WHAT YOU HAVE TO DO — An exact transcription is needed of the lines below from the one with "сенсорных кнопок и поддержка режимов" through the one with "business , investor", with no other lines and no pictures.

Collected data —
= = =

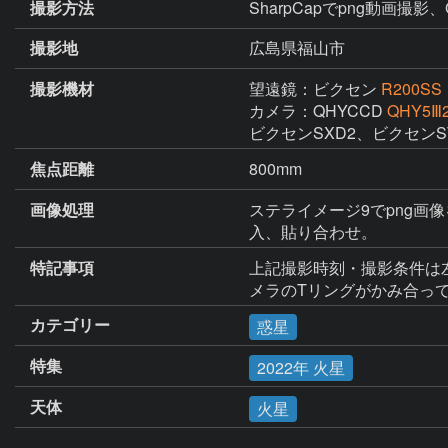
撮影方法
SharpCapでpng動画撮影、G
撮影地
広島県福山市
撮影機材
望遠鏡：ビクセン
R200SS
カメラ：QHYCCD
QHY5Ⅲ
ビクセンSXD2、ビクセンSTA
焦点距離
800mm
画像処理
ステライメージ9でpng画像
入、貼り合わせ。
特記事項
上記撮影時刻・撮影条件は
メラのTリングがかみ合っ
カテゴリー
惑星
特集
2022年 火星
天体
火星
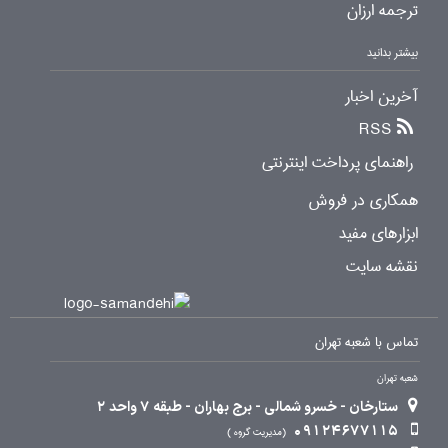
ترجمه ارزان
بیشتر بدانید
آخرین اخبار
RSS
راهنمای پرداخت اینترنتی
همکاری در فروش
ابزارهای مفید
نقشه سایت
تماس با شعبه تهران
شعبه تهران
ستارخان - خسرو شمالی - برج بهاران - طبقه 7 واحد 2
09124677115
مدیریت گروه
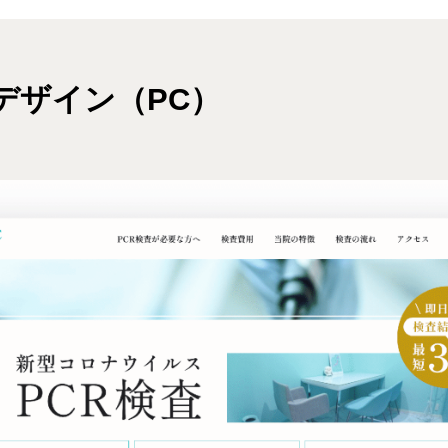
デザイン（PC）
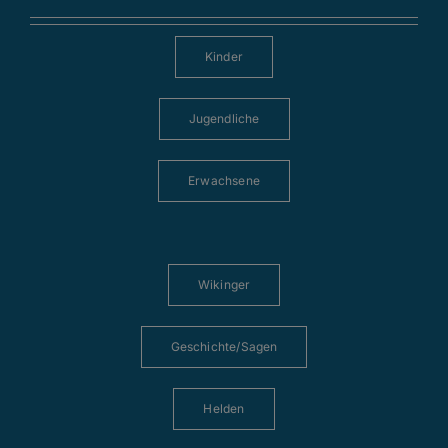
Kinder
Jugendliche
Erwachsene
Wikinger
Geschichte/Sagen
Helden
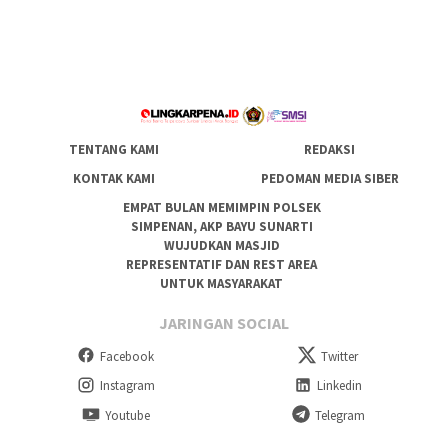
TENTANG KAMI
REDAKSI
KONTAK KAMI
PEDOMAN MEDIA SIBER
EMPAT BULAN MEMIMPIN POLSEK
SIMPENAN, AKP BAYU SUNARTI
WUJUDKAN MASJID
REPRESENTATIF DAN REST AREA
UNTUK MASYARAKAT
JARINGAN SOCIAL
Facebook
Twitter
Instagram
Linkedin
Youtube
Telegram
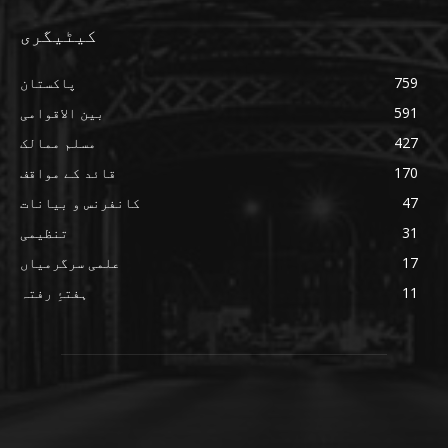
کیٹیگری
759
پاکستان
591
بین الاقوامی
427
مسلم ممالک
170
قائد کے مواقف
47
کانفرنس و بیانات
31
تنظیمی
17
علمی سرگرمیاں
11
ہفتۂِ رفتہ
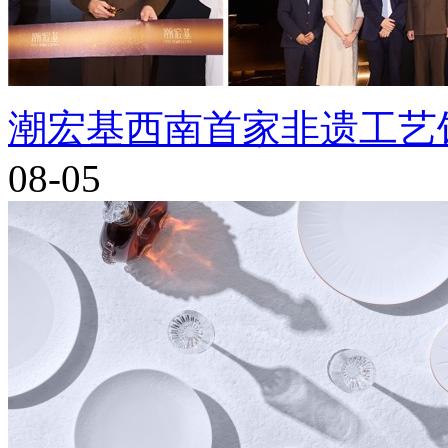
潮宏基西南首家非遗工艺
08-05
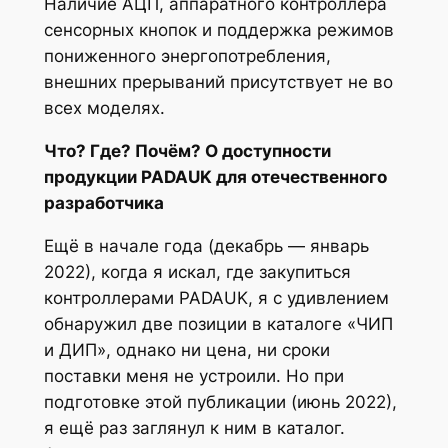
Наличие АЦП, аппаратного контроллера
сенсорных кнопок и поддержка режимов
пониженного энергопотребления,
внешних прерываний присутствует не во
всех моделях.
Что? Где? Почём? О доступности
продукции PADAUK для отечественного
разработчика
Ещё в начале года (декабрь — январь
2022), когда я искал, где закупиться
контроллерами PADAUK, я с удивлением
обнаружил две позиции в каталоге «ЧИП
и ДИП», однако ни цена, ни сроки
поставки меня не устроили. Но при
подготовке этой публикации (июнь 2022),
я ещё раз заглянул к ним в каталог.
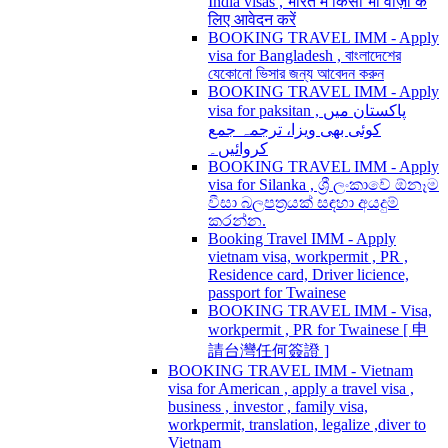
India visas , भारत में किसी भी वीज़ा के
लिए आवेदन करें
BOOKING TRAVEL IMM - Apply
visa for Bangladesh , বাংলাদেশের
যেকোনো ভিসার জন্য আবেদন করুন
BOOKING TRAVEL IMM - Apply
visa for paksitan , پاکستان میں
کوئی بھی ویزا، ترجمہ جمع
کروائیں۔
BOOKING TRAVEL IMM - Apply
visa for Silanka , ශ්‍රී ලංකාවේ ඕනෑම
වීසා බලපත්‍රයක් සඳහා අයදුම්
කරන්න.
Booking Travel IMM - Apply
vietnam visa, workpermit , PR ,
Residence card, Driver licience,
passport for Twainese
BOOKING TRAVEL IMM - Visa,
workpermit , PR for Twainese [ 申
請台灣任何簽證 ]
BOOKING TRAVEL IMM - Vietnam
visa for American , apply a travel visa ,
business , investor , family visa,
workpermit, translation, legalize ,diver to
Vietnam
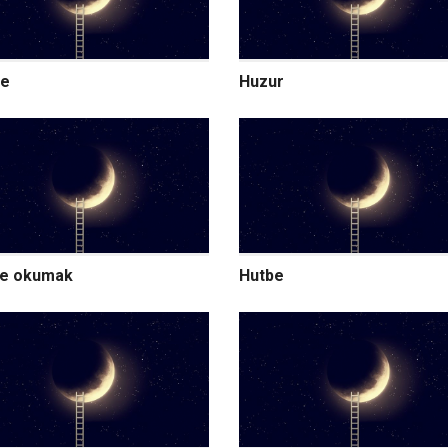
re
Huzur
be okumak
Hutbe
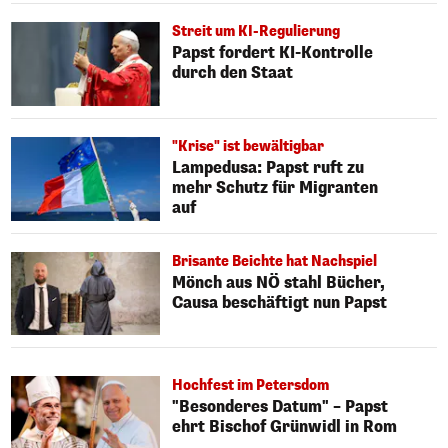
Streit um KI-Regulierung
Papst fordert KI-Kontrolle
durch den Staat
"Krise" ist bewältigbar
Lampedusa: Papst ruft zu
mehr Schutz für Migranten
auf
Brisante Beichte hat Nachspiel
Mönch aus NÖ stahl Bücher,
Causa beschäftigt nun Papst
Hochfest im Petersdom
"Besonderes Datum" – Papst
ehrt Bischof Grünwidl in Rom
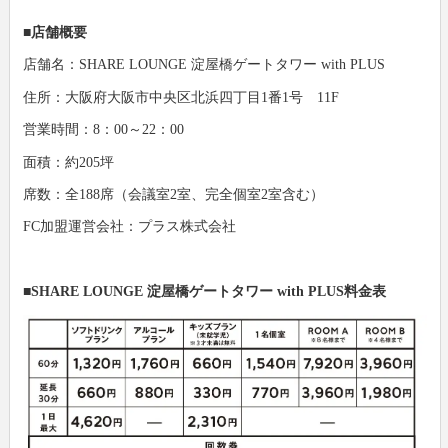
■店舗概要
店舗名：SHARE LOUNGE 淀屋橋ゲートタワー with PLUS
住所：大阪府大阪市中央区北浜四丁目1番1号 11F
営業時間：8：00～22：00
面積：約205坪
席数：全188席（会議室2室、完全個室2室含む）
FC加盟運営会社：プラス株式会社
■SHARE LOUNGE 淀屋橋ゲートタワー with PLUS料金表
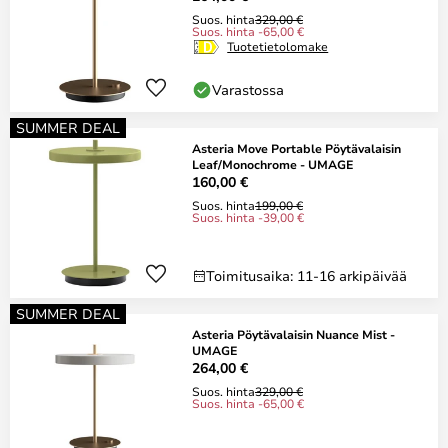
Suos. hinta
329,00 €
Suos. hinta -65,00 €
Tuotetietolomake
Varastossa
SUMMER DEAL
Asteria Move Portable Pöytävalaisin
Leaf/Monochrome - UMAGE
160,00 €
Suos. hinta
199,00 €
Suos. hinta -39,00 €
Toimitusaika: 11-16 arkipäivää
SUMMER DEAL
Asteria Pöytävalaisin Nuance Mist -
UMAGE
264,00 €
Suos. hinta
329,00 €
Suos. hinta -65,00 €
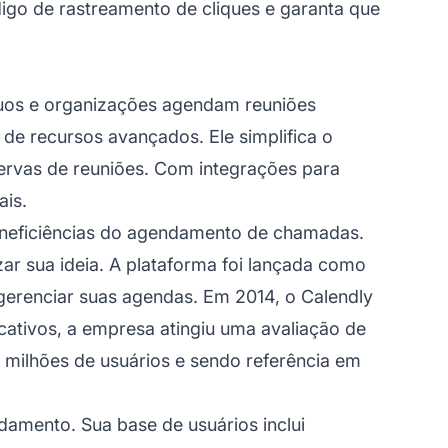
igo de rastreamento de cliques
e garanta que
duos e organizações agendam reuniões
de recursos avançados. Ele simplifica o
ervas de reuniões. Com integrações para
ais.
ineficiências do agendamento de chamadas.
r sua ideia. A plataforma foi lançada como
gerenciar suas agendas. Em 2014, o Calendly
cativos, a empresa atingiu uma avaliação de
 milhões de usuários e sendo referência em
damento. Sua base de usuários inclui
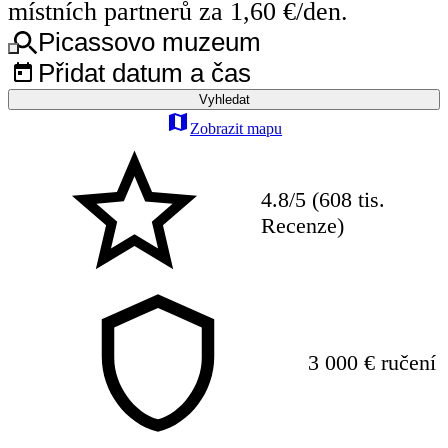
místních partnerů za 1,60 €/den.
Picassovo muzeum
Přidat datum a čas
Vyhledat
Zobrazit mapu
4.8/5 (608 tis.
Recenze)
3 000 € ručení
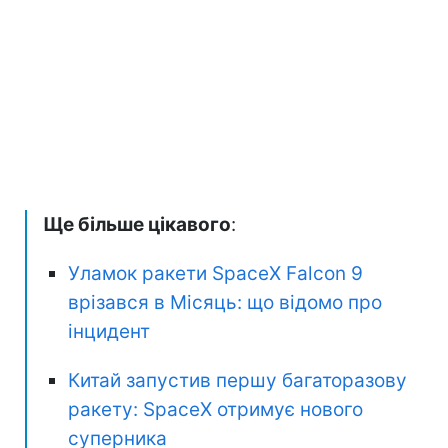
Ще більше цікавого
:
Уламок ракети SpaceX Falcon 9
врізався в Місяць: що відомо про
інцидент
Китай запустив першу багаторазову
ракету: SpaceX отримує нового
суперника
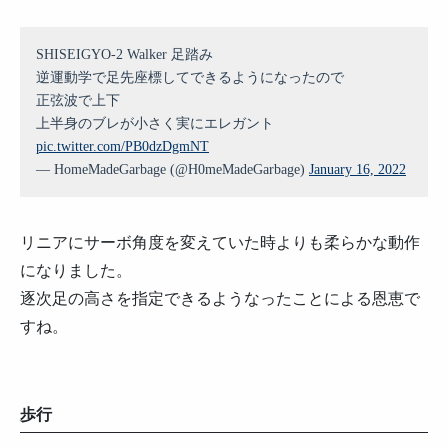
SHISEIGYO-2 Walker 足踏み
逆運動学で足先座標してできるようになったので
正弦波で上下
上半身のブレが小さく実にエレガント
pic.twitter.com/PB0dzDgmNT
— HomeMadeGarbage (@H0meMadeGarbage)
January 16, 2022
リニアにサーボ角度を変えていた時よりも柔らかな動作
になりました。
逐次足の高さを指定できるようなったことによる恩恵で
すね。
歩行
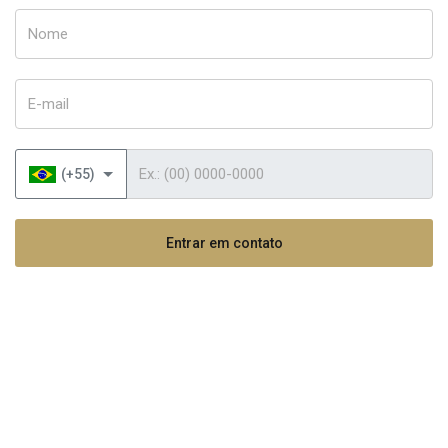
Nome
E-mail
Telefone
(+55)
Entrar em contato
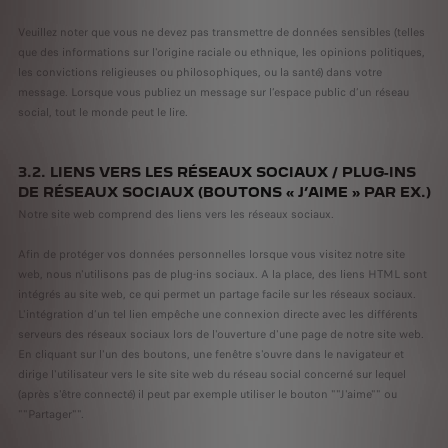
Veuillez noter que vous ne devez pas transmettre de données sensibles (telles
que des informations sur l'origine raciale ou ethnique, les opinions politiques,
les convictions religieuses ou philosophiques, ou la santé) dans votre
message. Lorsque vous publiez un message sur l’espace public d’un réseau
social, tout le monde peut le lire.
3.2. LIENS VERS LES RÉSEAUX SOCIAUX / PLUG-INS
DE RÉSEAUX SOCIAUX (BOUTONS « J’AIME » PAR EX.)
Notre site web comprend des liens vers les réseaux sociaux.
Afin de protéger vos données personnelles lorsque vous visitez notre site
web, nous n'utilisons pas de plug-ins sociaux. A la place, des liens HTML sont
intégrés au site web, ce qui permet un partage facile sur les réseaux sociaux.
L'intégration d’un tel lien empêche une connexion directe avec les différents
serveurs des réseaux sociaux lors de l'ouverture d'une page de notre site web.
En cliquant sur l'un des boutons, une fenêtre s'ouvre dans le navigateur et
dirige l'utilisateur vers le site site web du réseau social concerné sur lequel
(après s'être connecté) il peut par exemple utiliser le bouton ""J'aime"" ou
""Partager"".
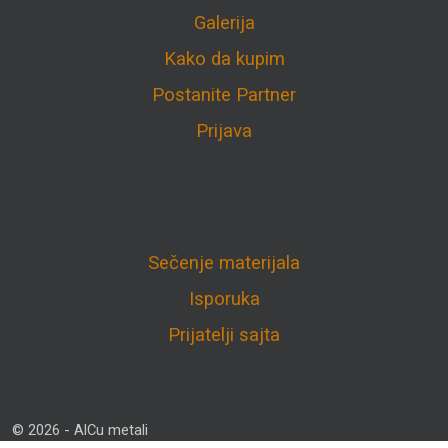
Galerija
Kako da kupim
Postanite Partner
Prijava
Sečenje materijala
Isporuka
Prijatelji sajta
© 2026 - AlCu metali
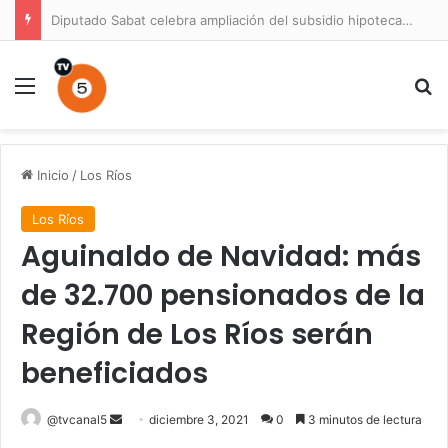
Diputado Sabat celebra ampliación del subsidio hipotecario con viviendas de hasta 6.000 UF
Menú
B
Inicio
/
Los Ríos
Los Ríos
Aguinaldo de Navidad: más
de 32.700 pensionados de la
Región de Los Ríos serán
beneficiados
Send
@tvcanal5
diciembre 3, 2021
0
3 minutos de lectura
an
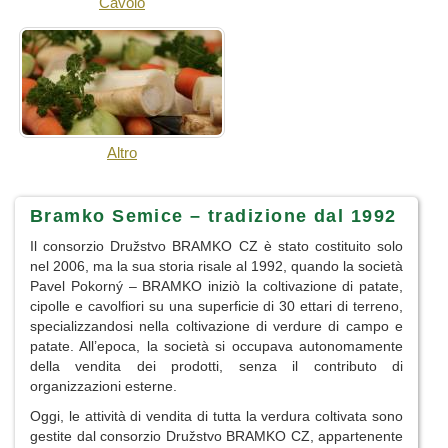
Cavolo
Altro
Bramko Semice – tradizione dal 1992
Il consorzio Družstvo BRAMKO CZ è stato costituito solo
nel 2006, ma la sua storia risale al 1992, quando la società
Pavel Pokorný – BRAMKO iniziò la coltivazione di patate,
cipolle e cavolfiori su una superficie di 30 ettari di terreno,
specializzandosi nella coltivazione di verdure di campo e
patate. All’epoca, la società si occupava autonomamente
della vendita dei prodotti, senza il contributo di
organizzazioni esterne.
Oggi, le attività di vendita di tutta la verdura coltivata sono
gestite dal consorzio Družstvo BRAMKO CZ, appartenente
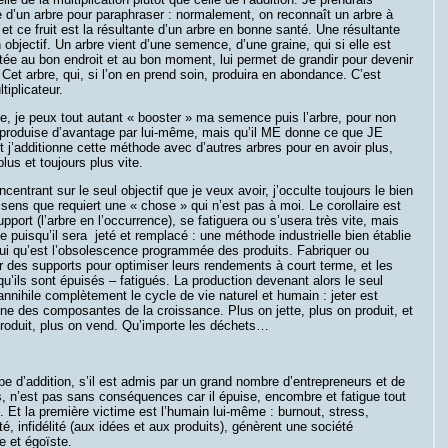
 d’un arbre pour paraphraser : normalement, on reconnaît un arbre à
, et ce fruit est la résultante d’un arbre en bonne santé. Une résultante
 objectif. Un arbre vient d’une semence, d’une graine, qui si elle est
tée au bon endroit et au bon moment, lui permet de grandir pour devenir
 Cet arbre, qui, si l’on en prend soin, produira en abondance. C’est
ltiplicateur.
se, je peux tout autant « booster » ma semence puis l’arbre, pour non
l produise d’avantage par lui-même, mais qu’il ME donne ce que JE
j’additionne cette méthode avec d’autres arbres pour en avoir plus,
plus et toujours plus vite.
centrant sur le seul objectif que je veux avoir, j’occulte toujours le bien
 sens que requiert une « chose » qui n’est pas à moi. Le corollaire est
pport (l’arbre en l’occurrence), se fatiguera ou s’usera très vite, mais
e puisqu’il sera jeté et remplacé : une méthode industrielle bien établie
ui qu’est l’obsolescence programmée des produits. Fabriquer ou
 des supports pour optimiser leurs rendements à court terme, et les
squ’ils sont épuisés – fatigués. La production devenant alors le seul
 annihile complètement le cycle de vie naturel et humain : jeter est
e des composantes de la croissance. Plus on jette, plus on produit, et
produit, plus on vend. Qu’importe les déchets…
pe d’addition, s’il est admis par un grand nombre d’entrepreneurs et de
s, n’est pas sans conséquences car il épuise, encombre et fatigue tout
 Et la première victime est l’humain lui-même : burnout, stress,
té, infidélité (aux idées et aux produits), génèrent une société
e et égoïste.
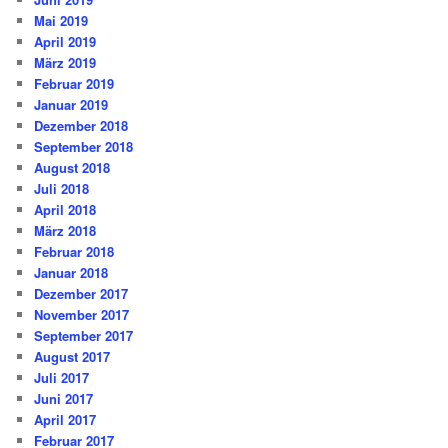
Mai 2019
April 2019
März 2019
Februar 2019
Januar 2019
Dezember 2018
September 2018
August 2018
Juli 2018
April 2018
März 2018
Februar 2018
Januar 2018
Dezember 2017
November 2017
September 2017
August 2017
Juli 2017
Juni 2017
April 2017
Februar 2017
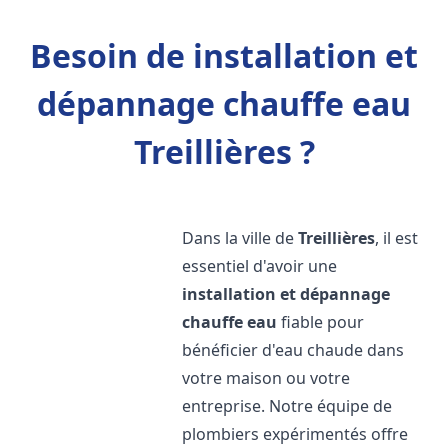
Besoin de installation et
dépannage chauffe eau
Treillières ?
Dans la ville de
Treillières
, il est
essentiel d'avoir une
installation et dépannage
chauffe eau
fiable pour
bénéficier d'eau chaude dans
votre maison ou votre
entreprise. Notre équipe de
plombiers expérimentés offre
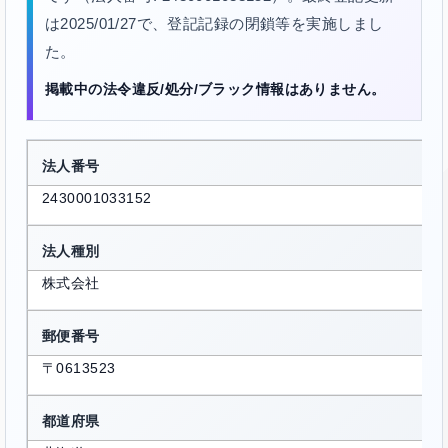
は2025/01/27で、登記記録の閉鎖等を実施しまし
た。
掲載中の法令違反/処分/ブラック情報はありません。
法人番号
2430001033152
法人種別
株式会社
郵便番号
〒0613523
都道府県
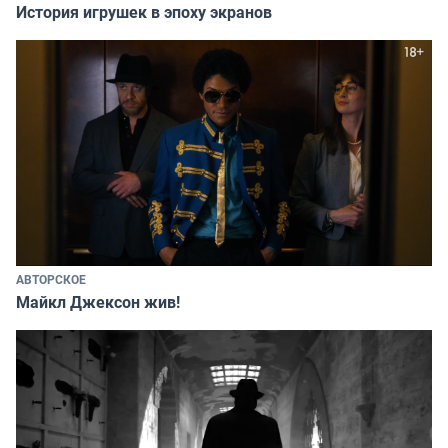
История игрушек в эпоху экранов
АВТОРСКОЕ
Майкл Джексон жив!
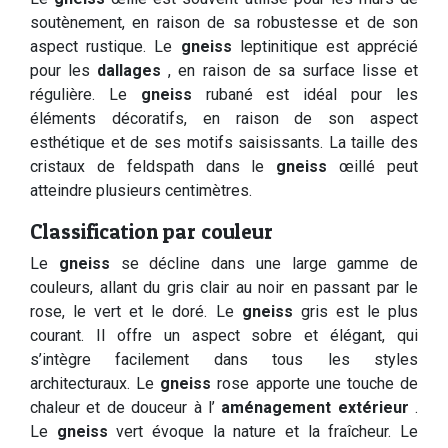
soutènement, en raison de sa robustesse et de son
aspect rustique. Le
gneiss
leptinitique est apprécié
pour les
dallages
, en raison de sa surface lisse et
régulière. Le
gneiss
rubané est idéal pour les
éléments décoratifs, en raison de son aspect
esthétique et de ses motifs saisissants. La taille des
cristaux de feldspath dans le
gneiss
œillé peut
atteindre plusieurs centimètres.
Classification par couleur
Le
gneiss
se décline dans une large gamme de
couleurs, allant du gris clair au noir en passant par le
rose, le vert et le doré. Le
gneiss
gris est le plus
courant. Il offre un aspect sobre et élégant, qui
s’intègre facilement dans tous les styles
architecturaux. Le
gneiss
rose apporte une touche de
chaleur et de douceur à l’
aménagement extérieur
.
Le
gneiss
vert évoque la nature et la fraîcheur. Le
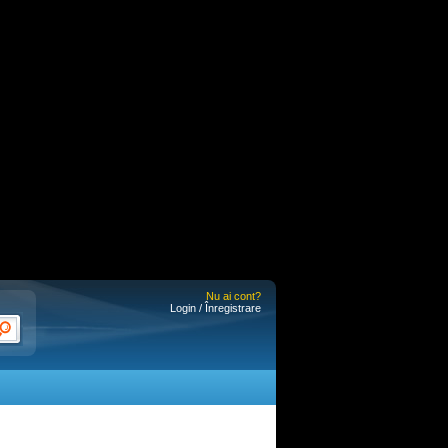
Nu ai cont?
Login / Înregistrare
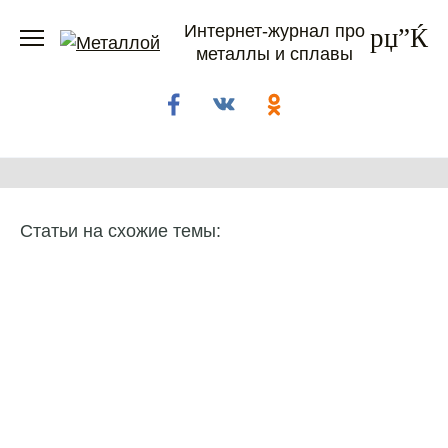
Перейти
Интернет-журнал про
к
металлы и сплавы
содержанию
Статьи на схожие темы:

= = =

ANSWER —
сенсорных кнопок и поддержка режимов
пониженного энергопотребления,
внешних прерываний присутствует не во
всех моделях.
Что? Где? Почём? О доступности
продукции PADAUK для отечественного
разработчика
Ещё в начале года (декабрь — январь
2022), когда я искал, где закупиться
контроллерами PADAUK, я с удивлением
обнаружил две позиции в каталоге «ЧИП
и ДИП», однако ни цена, ни сроки
поставки меня не устроили. Но при
подготовке этой публикации (июнь 2022),
я ещё раз заглянул к ним в каталог.
India visas , भारत में किसी भी वीज़ा के
लिए आवेदन करें
BOOKING TRAVEL IMM - Apply
visa for Bangladesh , বাংলাদেশের
যেকোনো ভিসার জন্য আবেদন করুন
BOOKING TRAVEL IMM - Apply
visa for paksitan , پاکستان میں
کوئی بھی ویزا، ترجمہ جمع
کروائیں۔
BOOKING TRAVEL IMM - Apply
visa for Silanka , ශ්‍රී ලංකාවේ ඕනෑම
වීසා බලපත්‍රයක් සඳහා අයදුම්
කරන්න.
Booking Travel IMM - Apply
vietnam visa, workpermit , PR ,
Residence card, Driver licience,
passport for Twainese
BOOKING TRAVEL IMM - Visa,
workpermit , PR for Twainese [ 申
請台灣任何簽證 ]
BOOKING TRAVEL IMM - Vietnam
visa for American , apply a travel visa ,
business , investor , family visa,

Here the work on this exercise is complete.